By Sohaib Saeed
Anyone who takes on the task of translating the Qur’an (or indeed any lofty and complex literary text) will be faced with innumerable challenges, and throughout the process, he or she will have to make all kinds of choices. On some points, they will diverge widely, and on others, they may agree (or imitate each other), yet not be safe from the critics.
There are some who seem to take great pleasure in pointing to a particular verse or form of expression in the Qur’an, then declare that all the translators got it wrong. This would be acceptable if they had undertaken the following steps:
- Surveying those translations comprehensively;
- Giving weight to their consensus, and considering their reasoning carefully;
- Considering whether both could be said to be correct;
- Checking that their proposed amendment is safe from critique – for example, does its underlying method work for all such junctures in the Qur’an?
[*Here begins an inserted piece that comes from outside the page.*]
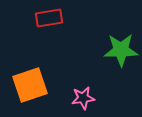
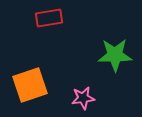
green star: moved 6 px left, 5 px down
In the past year, I have attended three lectures in which the speaker declared all the translators wrong on a certain point. One of them is himself an acclaimed translator of the Qur’an, so it may be said simply that he was arguing for his own methodology and preference. He emphasised the significance of Quranic polysemy (wujuh), such that the word kitab, for example, has as many as ten different meanings, yet the translators have generally stuck to writing “book”. I would simply point out here that this English word can also handle various metaphorical usages, and that there is a good argument to use the single word as the Qur’an did – at most junctures, if not all – and allow the reader to exercise his mind.